What you will do –
Give the records again exactly as written. Leave out the pictures.
── Record set ──
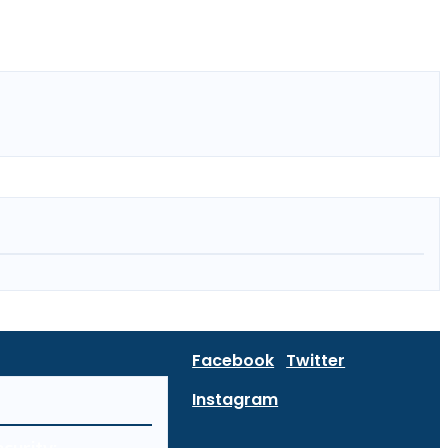
Facebook
Twitter
Instagram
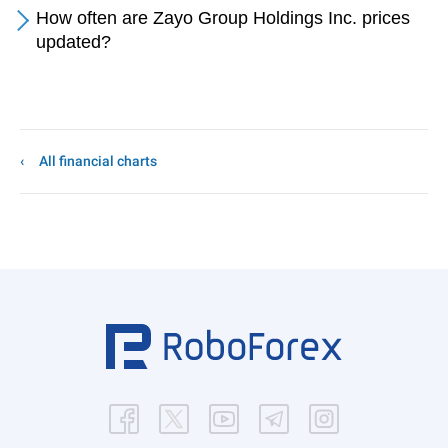
How often are Zayo Group Holdings Inc. prices
updated?
All financial charts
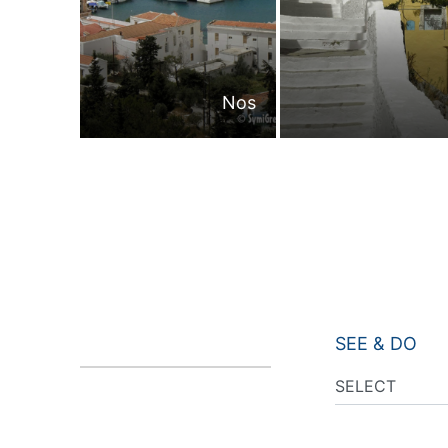
Nos
SEE & DO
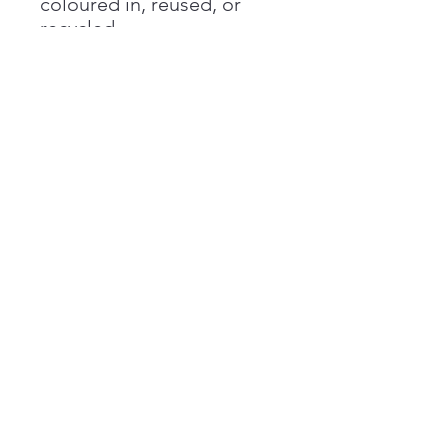
coloured in, reused, or
recycled.
#WeHaveYourBack
Registered charity No.
1146662
A not for profit company limited by
guarantee
Registered in England No.
07782637
Contact us
Harrison's Fund
PO BOX 118
Esher
KT10 1FL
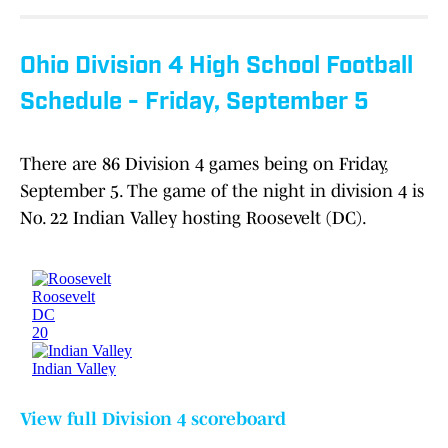
Ohio Division 4 High School Football
Schedule - Friday, September 5
There are 86 Division 4 games being on Friday,
September 5. The game of the night in division 4 is
No. 22 Indian Valley hosting Roosevelt (DC).
View full Division 4 scoreboard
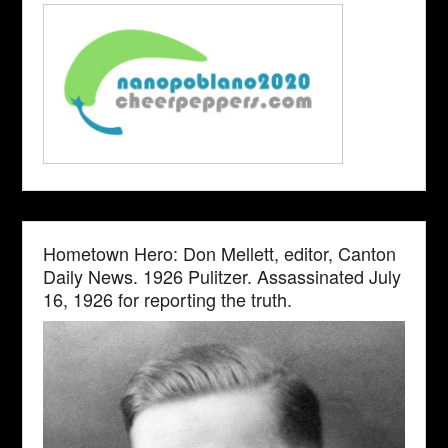
Hometown Hero: Don Mellett, editor, Canton
Daily News. 1926 Pulitzer. Assassinated July
16, 1926 for reporting the truth.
───
Answer for this exercise –
Facebook
Twitter
Instagram
How often are Zayo Group Holdings Inc. prices
updated?
All financial charts
Nos
SEE & DO
coloured in, reused, or
recycled.
#WeHaveYourBack
Registered charity No.
1146662
A not for profit company limited by
guarantee
Registered in England No.
07782637
Contact us
Harrison's Fund
PO BOX 118
Esher
KT10 1FL
Ohio Division 4 High School Football
Schedule - Friday, September 5
There are 86 Division 4 games being on Friday,
September 5. The game of the night in division 4 is
No. 22 Indian Valley hosting Roosevelt (DC).
View full Division 4 scoreboard
Hometown Hero: Don Mellett, editor, Canton
Daily News. 1926 Pulitzer. Assassinated July
16, 1926 for reporting the truth.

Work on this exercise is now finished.